A group of 15 mayors on the island of Montreal think it's time for its motorists to join the Canadian mainstream and be allowed to turn right on red lights, arguing that the city's drivers don't deserve their reputation for lead-footed recklessness.
Montreal remains, with New York City, the only jurisdiction in North America that bans right turns on red lights, a prohibition that has rested in part on the notion that the city needed some civility to counter motorists' laissez-faire attitudes toward traffic rules.
However, the mayors point out that 13 years after Québec permitted rights-on-reds everywhere in the province except Montreal, road fatalities have continued to drop. The number of vehicles on Québec's roads almost tripled from 1973 to 2015, while the number of road fatalities plummeted by 83 per cent during the same period.
"I don't know where the myth comes from that we're bad drivers," Philippe Roy, the Mayor of Mount Royal, said in an interview on Tuesday. "We have statistics showing that Québec compares well to what we see in Ontario or the northern U.S."
Québec's road-safety record, he said, "proves that behaviours have improved."
Despite the numbers, opinions suggest that many consider Montreal motorists to be too aggressive to be trusted with the same rights as others on the continent. One recurring quip is that you can't turn right on a red light in Montreal, but you can go straight through one.
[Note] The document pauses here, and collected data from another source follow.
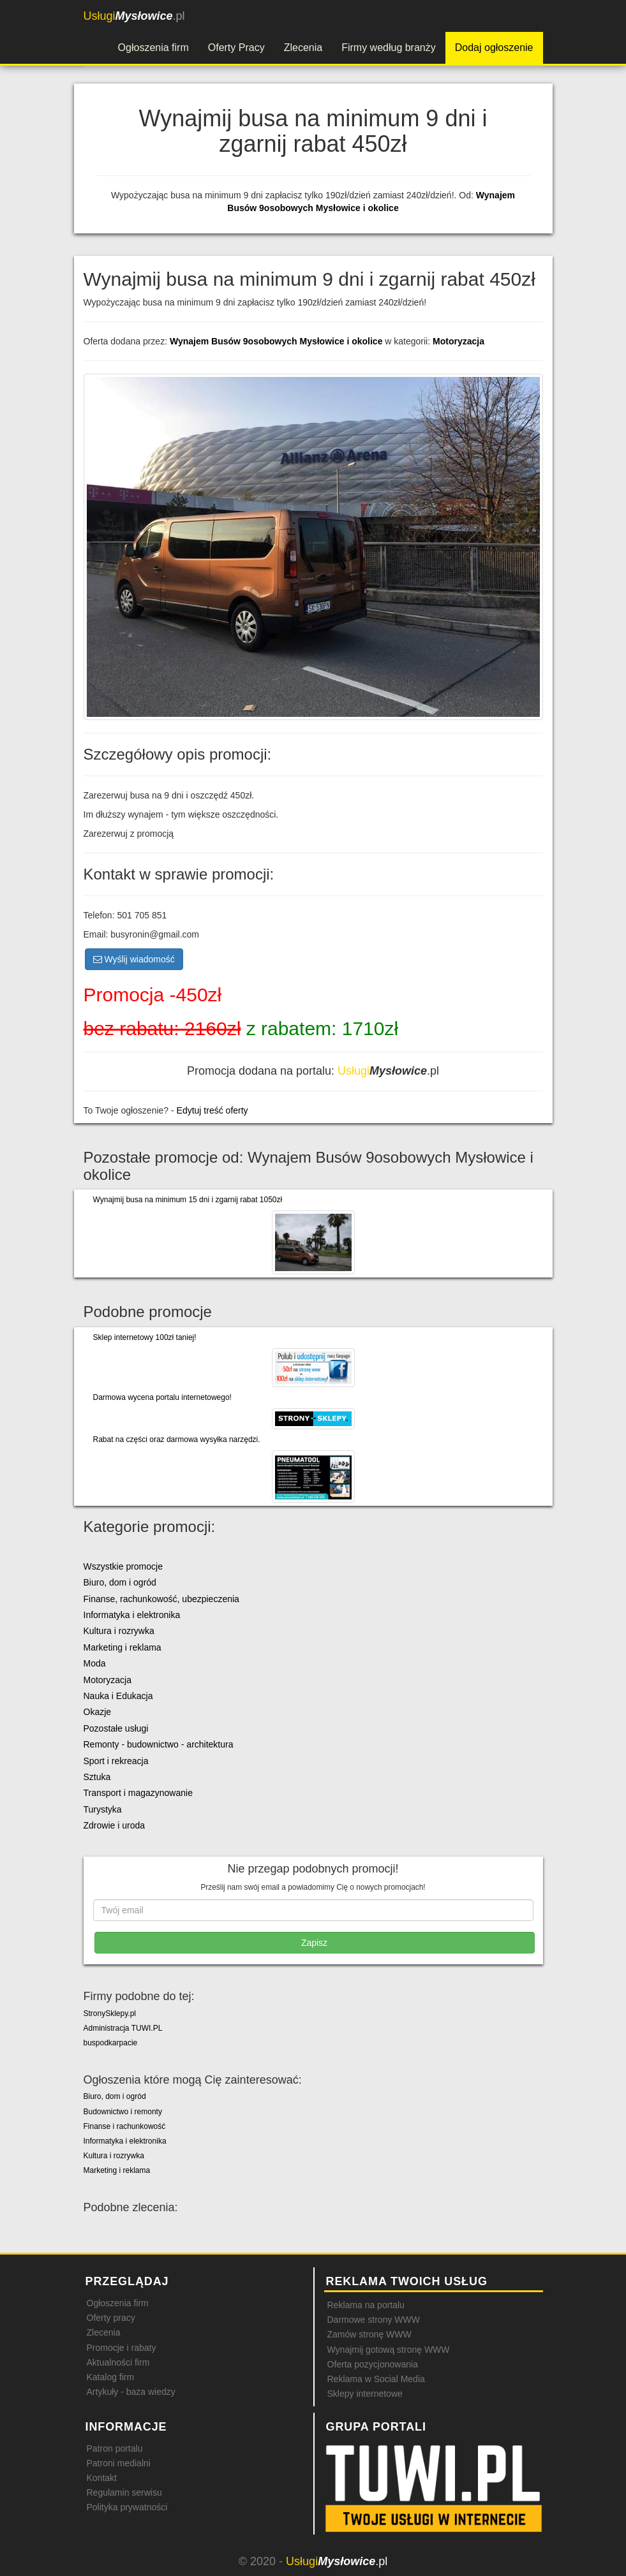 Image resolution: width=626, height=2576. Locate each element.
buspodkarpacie (111, 2042)
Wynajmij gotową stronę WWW (388, 2349)
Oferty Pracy (236, 47)
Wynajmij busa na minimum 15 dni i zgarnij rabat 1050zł (188, 1199)
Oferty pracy (111, 2318)
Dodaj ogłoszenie (494, 47)
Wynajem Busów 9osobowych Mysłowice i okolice (277, 341)
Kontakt (102, 2478)
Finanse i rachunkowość (125, 2126)
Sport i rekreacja (116, 1761)
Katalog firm (111, 2377)
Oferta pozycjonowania (372, 2364)
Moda (95, 1663)
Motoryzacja (458, 341)
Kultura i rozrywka (119, 1631)
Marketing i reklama (122, 1647)
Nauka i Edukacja (118, 1696)
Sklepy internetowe (365, 2393)
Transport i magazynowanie (138, 1793)
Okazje (98, 1712)
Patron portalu (115, 2448)
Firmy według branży (388, 47)
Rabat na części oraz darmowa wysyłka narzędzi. (176, 1439)
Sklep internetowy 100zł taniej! (145, 1337)
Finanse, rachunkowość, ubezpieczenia (161, 1599)
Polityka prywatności (127, 2507)
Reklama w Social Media (376, 2379)
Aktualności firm (118, 2362)
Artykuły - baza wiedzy (131, 2392)
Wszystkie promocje (123, 1566)
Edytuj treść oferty (212, 1110)
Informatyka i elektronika (132, 1615)
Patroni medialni (119, 2463)
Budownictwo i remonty (123, 2111)
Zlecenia (303, 47)
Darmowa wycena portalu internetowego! (162, 1397)
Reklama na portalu (366, 2305)
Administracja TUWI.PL (123, 2028)
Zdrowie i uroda (114, 1825)
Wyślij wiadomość (134, 959)
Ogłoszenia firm (153, 47)
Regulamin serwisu (124, 2492)
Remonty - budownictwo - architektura (159, 1744)
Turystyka (103, 1809)
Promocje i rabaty (121, 2348)
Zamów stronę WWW (369, 2334)
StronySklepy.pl (110, 2013)
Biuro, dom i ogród (120, 1582)
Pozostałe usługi (116, 1728)
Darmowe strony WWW (373, 2320)
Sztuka (97, 1777)
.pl (134, 16) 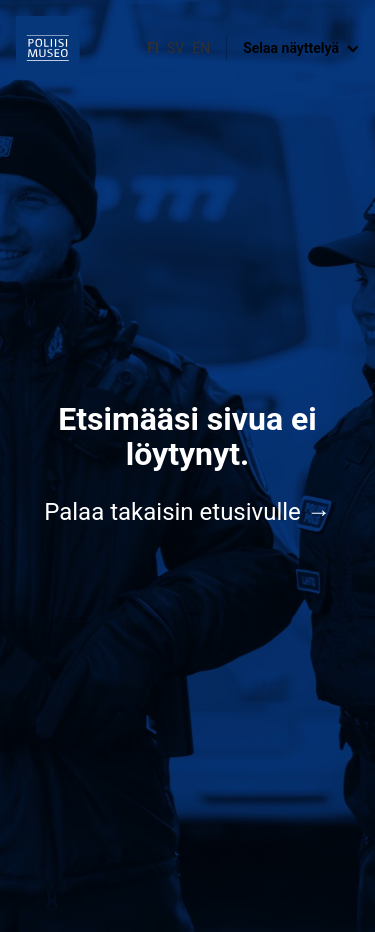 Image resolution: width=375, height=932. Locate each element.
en (201, 48)
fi (153, 48)
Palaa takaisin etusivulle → (187, 512)
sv (175, 48) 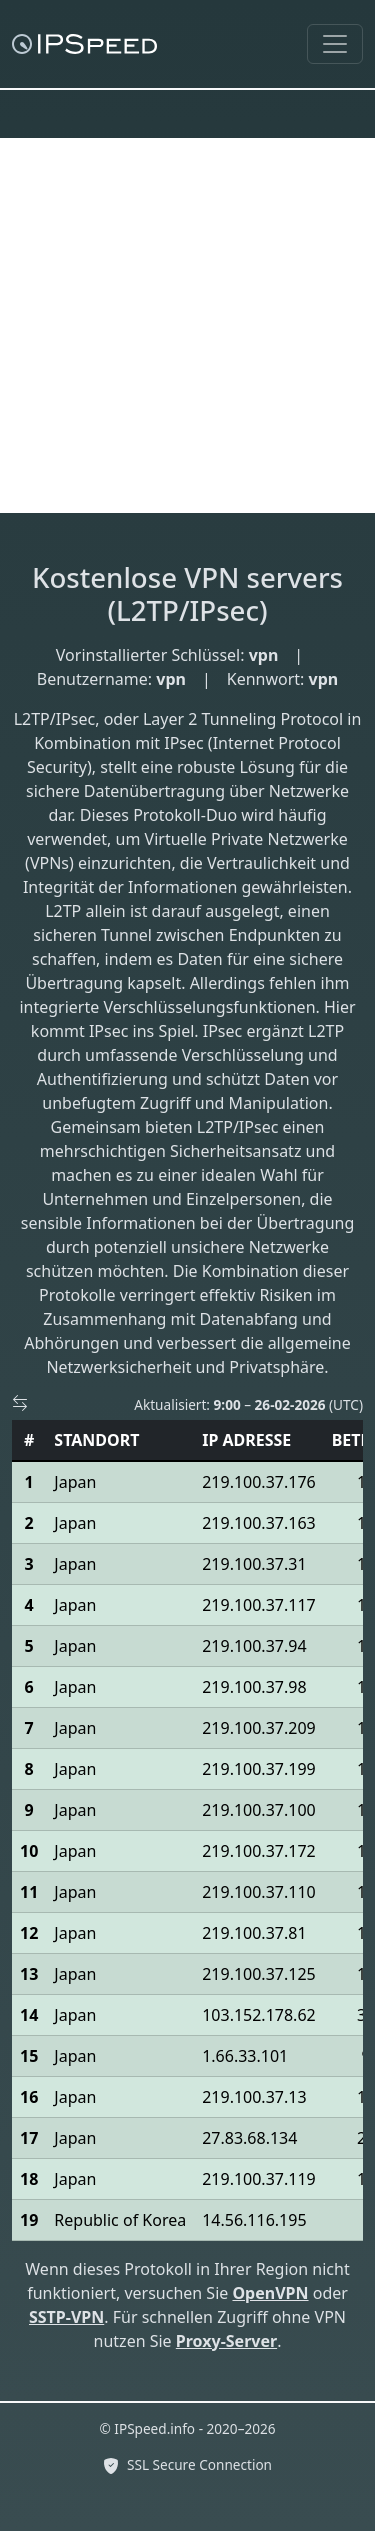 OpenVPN (270, 2293)
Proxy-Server (226, 2341)
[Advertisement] (187, 325)
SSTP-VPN (66, 2317)
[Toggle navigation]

In fact, Montreal is a city where the kinds of common courtesies prevalent in most Canadian cities are ignored. Pedestrians can't expect to be given right-of-way on crosswalks, for example. And pedestrians don't always abide by all the rules, either: A 2003 study found that 90 per cent of Toronto pedestrians wait on the sidewalk for the light to turn green before crossing the street, compared with 53 per cent of Montrealers; nine out of 10 pedestrians in Toronto respect traffic lights, while in Montreal, it's 76 per cent.
Many in Montreal are sticking to their "better red than dead" mantra, saying the mayors' proposal for cars poses too many risks for non-motorists. The mayors' proposal, which requires a change to the Highway Safety Code from the Québec government, is meeting up with resistance from cycling groups, public-health officials, as well as the mayor of Montreal.
Figures link half a dozen deaths to right-on-reds in Québec since the measure was brought in.
"One death is one death too many," Mayor Denis Coderre said in a statement issued by his office. Montreal has invested over the years in making the streets more pedestrian and cyclist-friendly, and the mayor says it wants to increase "co-habitation." The road network has to be "conceived to protect the most vulnerable users," the mayor said.
Vélo-Québec, which represents cyclists, also opposes the mayors' idea, saying rights-on-reds will increase risks for both cyclists and pedestrians, with limited benefits. It notes that the measure – which gained popularity in the United States during the 1970s energy crisis – saves only three litres of gas annually a car, according to a 2002 study for the Québec Transport Ministry.
As for time, it saves 30 seconds a trip, or no more than one minute a day, according to the study.
"What are the gains, really?" asked Dr. Patrick Morency, an injury-prevention expert with Montreal's public-health agency. "Everywhere in North America where it exists, it's been associated with injuries, mostly to pedestrians and cyclists. They pay the price."
For their part, the 15 mayors say the measure would save time, money and improve air quality. They say it's also popular. They commissioned a CROP poll of 1,000 respondents across Montreal, which suggested that three in four residents favour the idea of lifting the rights-on-reds ban.
"It's a subject that citizens constantly ask us: Why are we treated differently than elsewhere?" Mr. Roy said.
The mayors represent 240,000 people of the nearly 1.9 million people living on the island of Montreal, mostly in bedroom communities around the city of Montreal proper.
They say they don't envision rights-on-reds everywhere and downtown would probably be excluded. But they believe it would work in most of Montreal's 2,500 intersections.